Percebi, mais uma vez, que não dormiria e, remotamente, pensei em ler um livro. Ler alguma coisa, que fosse. Ri de mim mesmo: eu nem gosto de ler. Ela deveria estar lá, lendo às pampas e conhecendo palavras melhores que “às pampas”. Olhei a tela do celular: 23:57. Ela deveria estar dormindo, será? Será quem tem aula cedo? Pensei ter visto em algum lugar, ou alguém me falou que sim: ela tem que acordar cedo às segundas. Devo ter visto em algum lugar, ninguém me falou não, eu não falo dela com ninguém, eu não falo dela para ninguém. Os poucos que sabem, nem me perguntam mais... Já tem o quê? Cinco, seis anos? Espero que em mais cinco, ela suma. Evapore da minha cabeça como minha paciência evaporava com ela. O único amigo que fala nela é sempre para me deixar puto de raiva, é sempre para me dizer que eu ainda gosto dela. Nunca gostei, eu respondo. E não minto, não sei mesmo se gostei, por isso não sigo o conselho do Maurício e não vou falar com ela, se eu for falar, ela vai querer certezas, vai se negar a ficar com alguém em dúvida. Que raiva que eu tenho disso. O que eu vi no shopping não parecia uma certeza, não parecia um para sempre, não parecia porcaria nenhuma; mas se for comigo, ela quer certeza, quer me atormentar com perguntas para as quais eu não tenho as repostas.
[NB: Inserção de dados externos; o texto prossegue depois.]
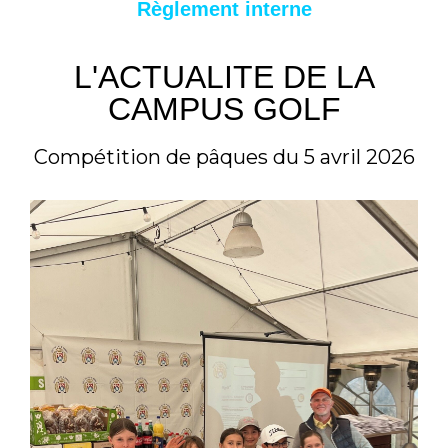
Règlement interne
L'ACTUALITE DE LA
CAMPUS GOLF
Compétition de pâques du 5 avril 2026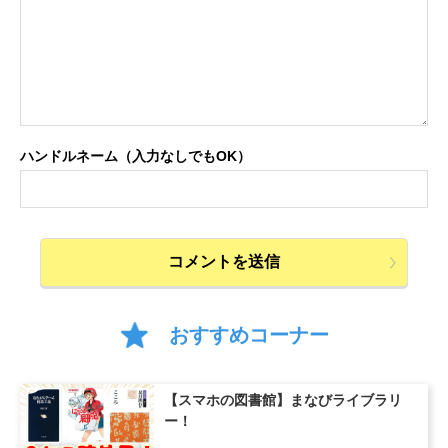
ハンドルネーム（入力なしでもOK）
おすすめコーナー
【スマホの図書館】まなびライブラリ
ー！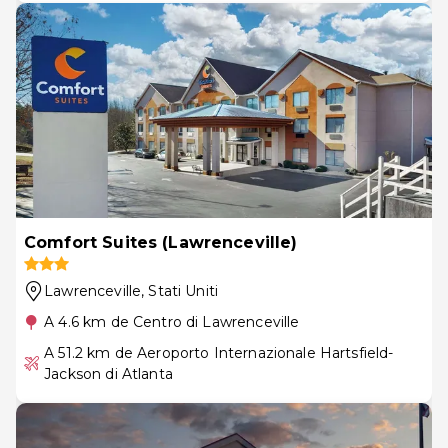
Comfort Suites (Lawrenceville)
Lawrenceville
, Stati Uniti
A 4.6 km de Centro di Lawrenceville
A 51.2 km de Aeroporto Internazionale Hartsfield-
Jackson di Atlanta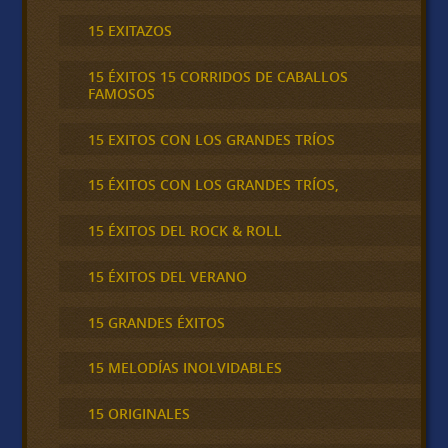
15 EXITAZOS
15 ÉXITOS 15 CORRIDOS DE CABALLOS
FAMOSOS
15 EXITOS CON LOS GRANDES TRÍOS
15 ÉXITOS CON LOS GRANDES TRÍOS,
15 ÉXITOS DEL ROCK & ROLL
15 ÉXITOS DEL VERANO
15 GRANDES ÉXITOS
15 MELODÍAS INOLVIDABLES
15 ORIGINALES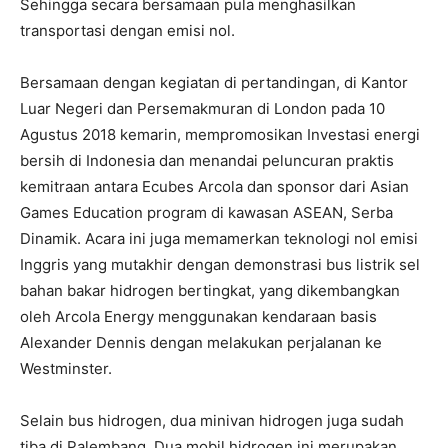
Sehingga secara bersamaan pula menghasilkan
transportasi dengan emisi nol.
Bersamaan dengan kegiatan di pertandingan, di Kantor
Luar Negeri dan Persemakmuran di London pada 10
Agustus 2018 kemarin, mempromosikan Investasi energi
bersih di Indonesia dan menandai peluncuran praktis
kemitraan antara Ecubes Arcola dan sponsor dari Asian
Games Education program di kawasan ASEAN, Serba
Dinamik. Acara ini juga memamerkan teknologi nol emisi
Inggris yang mutakhir dengan demonstrasi bus listrik sel
bahan bakar hidrogen bertingkat, yang dikembangkan
oleh Arcola Energy menggunakan kendaraan basis
Alexander Dennis dengan melakukan perjalanan ke
Westminster.
Selain bus hidrogen, dua minivan hidrogen juga sudah
tiba di Palembang. Dua mobil hidrogen ini merupakan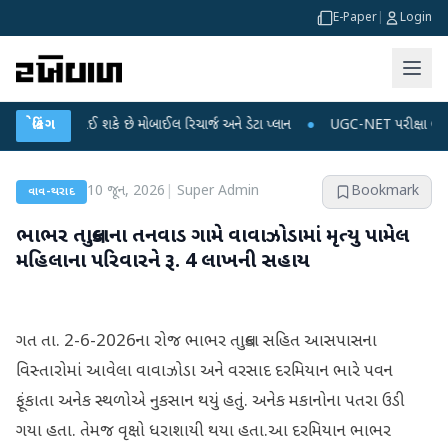
E-Paper
|
Login
મોંઘું થઈ શકે છે મોબાઈલ રિચાર્જ અને ડેટા પ્લાન
બ્રેકિંગ
●
UGC-NET પરીક્ષા લીકના આરોપો પર
10 જૂન, 2026
|
Super Admin
Bookmark
વાવ-થરાદ
ભાભર તાલુકાના તનવાડ ગામે વાવાઝોડામાં મૃત્યુ પામેલ
મહિલાના પરિવારને રૂ. 4 લાખની સહાય
ગત તા. 2-6-2026ના રોજ ભાભર તાલુકા સહિત આસપાસના
વિસ્તારોમાં આવેલા વાવાઝોડા અને વરસાદ દરમિયાન ભારે પવન
ફૂંકાતા અનેક સ્થળોએ નુકસાન થયું હતું. અનેક મકાનોના પતરા ઉડી
ગયા હતા. તેમજ વૃક્ષો ધરાશાયી થયા હતા.આ દરમિયાન ભાભર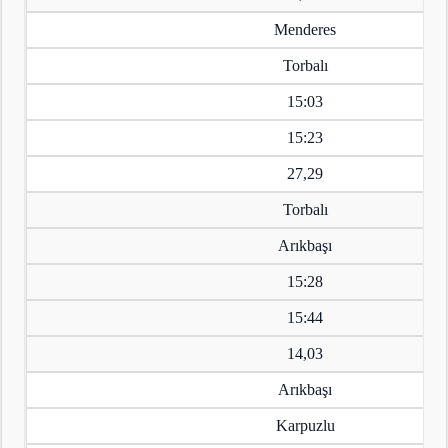
Menderes
Torbalı
15:03
15:23
27,29
Torbalı
Arıkbaşı
15:28
15:44
14,03
Arıkbaşı
Karpuzlu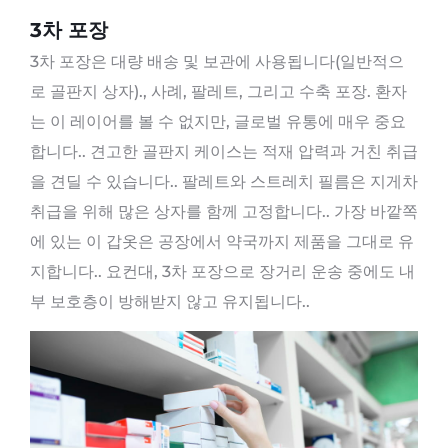
3차 포장
3차 포장은 대량 배송 및 보관에 사용됩니다(일반적으
로 골판지 상자)., 사례, 팔레트, 그리고 수축 포장. 환자
는 이 레이어를 볼 수 없지만, 글로벌 유통에 매우 중요
합니다.. 견고한 골판지 케이스는 적재 압력과 거친 취급
을 견딜 수 있습니다.. 팔레트와 스트레치 필름은 지게차
취급을 위해 많은 상자를 함께 고정합니다.. 가장 바깥쪽
에 있는 이 갑옷은 공장에서 약국까지 제품을 그대로 유
지합니다.. 요컨대, 3차 포장으로 장거리 운송 중에도 내
부 보호층이 방해받지 않고 유지됩니다..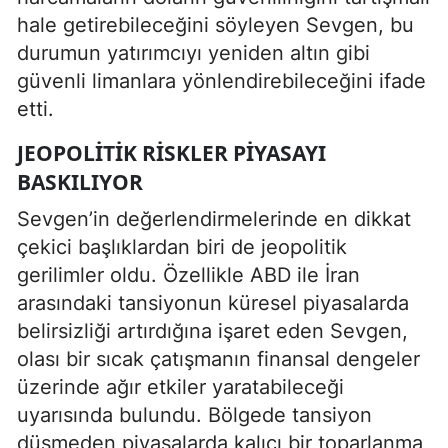
hale getirebileceğini söyleyen Sevgen, bu
durumun yatırımcıyı yeniden altın gibi
güvenli limanlara yönlendirebileceğini ifade
etti.
JEOPOLITIK RISKLER PIYASAYI
BASKILIYOR
Sevgen’in değerlendirmelerinde en dikkat
çekici başlıklardan biri de jeopolitik
gerilimler oldu. Özellikle ABD ile İran
arasındaki tansiyonun küresel piyasalarda
belirsizliği artırdığına işaret eden Sevgen,
olası bir sıcak çatışmanın finansal dengeler
üzerinde ağır etkiler yaratabileceği
uyarısında bulundu. Bölgede tansiyon
düşmeden piyasalarda kalıcı bir toparlanma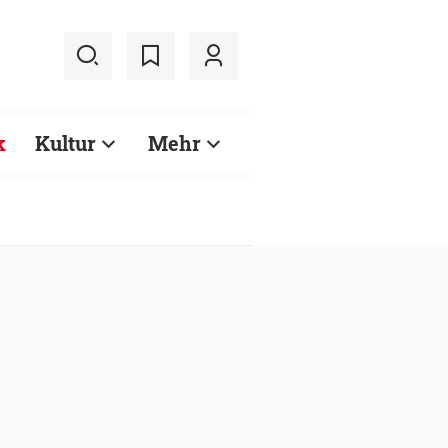
k
Kultur
Mehr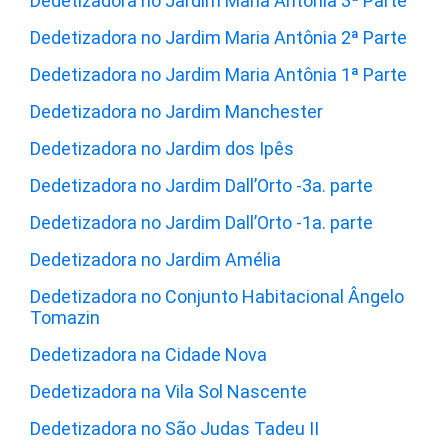
Dedetizadora no Jardim Maria Antônia 3ª Parte
Dedetizadora no Jardim Maria Antônia 2ª Parte
Dedetizadora no Jardim Maria Antônia 1ª Parte
Dedetizadora no Jardim Manchester
Dedetizadora no Jardim dos Ipês
Dedetizadora no Jardim Dall’Orto -3a. parte
Dedetizadora no Jardim Dall’Orto -1a. parte
Dedetizadora no Jardim Amélia
Dedetizadora no Conjunto Habitacional Ângelo
Tomazin
Dedetizadora na Cidade Nova
Dedetizadora na Vila Sol Nascente
Dedetizadora no São Judas Tadeu II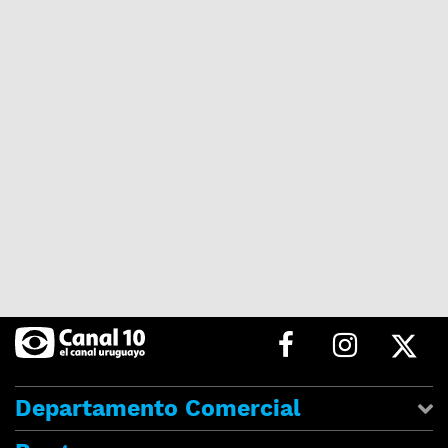
Departamento Comercial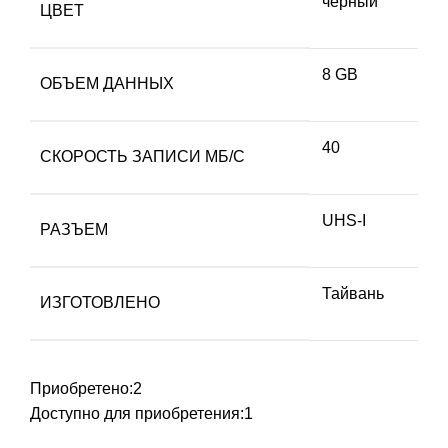
черный
ЦВЕТ
8 GB
ОБЪЕМ ДАННЫХ
40
СКОРОСТЬ ЗАПИСИ МБ/С
UHS-I
РАЗЪЕМ
Тайвань
ИЗГОТОВЛЕНО
Приобретено:
2
Доступно для приобретения:
1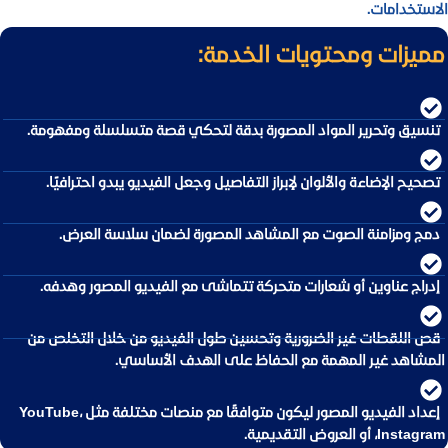
الاستخدامات.
مميزات ومحتويات الخدمة:
تنسيق وتحرير المواد المصورة بدقة لتحكي قصة متسلسلة ومفهومة.
تصحيح الإضاءة والألوان لإبراز التفاصيل وجعل الفيديو يبدو احترافيًا.
دمج ومزامنة الصوت مع المشاهد المصورة لضمان سلاسة العرض.
إدراج عناوين أو شعارات متحركة تتماشى مع الفيديو المصور وهدفه.
قص اللقطات غير الضرورية وتحسين طول الفيديو من خلال التخلص من
المشاهد غير المهمة مع الحفاظ على الهدف الأساسي.
إعداد الفيديو المصور ليكون متوافقًا مع منصات مختلفة مثل YouTube،
Instagram، أو العروض التقديمية.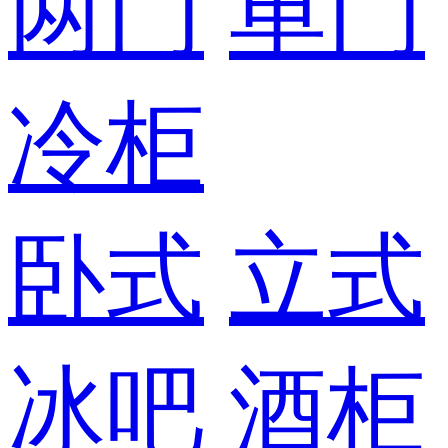
两门
单门
冷柜
卧式
立式
冰吧
酒柜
Afora a insônia e essa indignação que me gerou o fato de tê-la visto, mal nenhum ela me fez, o mal dela é amar, aliás, o tal jeito dela de amar. Ama e acha que a gente tem que amar de volta, que a gente tem que gritar isso na rua, tem que apresentar para os conhecidos. A desgraça que seria se eu levasse ela em casa... Isso ela não vê, nunca viu. Na primeira piada machista do meu pai ela ia fazer o quê? Revidar? Quando minha mãe deixasse de jantar com a gente para lavar as louças ela ia responder o quê? Um discurso? Evito esse tipo de coisa. Quando eu pensava, quando eu penso – porque eu ainda penso – em trazê-la em casa, pensava no trampo que ia ser para termos, pelo menos, um segundo de paz no meu quarto, sem ninguém para encher o saco; antes disso ia ter que atravessar meio mundo de gente e eu pisando em ovos por causa das opiniões fortes dela. Quer opinar em tudo também, inferno. Tá, eu também gosto de ter minha opinião, mas não fico gritando por aí, levantando bandeira de tudo quanto é porcaria o tempo todo. Pronto, conseguiu me estressar mesmo sem estar aqui. Só em lembrar, já me dá raiva de tudo: raiva porque eu ainda moro com meus pais, porque ela é difícil de lidar, porque eu fico calado, por tudo, raiva de tudo; agora fico me perguntando porque já passa da meia noite e continuo pensando essas porcarias. Tem gente babaca, como o Maurício , que diz que depois do que eu vi ontem estou triste. Engoli em seco? Sim. Achei esquisito e tudo, mas triste não estou, não sinto nada. Triste é quem perde parente em acidente de carro, triste é quem descobre que o padrinho morreu, triste é quem tem câncer. Eu fiquei triste quando achei que ela tivesse câncer – o que foi o primeiro motivo pelo qual eu meti o pé e saí fora pela primeira vez – porque ela reclamava de dores de cabeça, tinha espasmos. Com dezessete anos, como eu ia lidar com espasmos? Não deu. As dores de cabeça dela deveriam ser eu porque agora ela, pelo que sei, não as tem mais; ontem ela ria e não parecia ter dor de cabeça nenhuma. Não perguntei nada para ela, mas eu sondo; é melhor assim, ser sombra que presença.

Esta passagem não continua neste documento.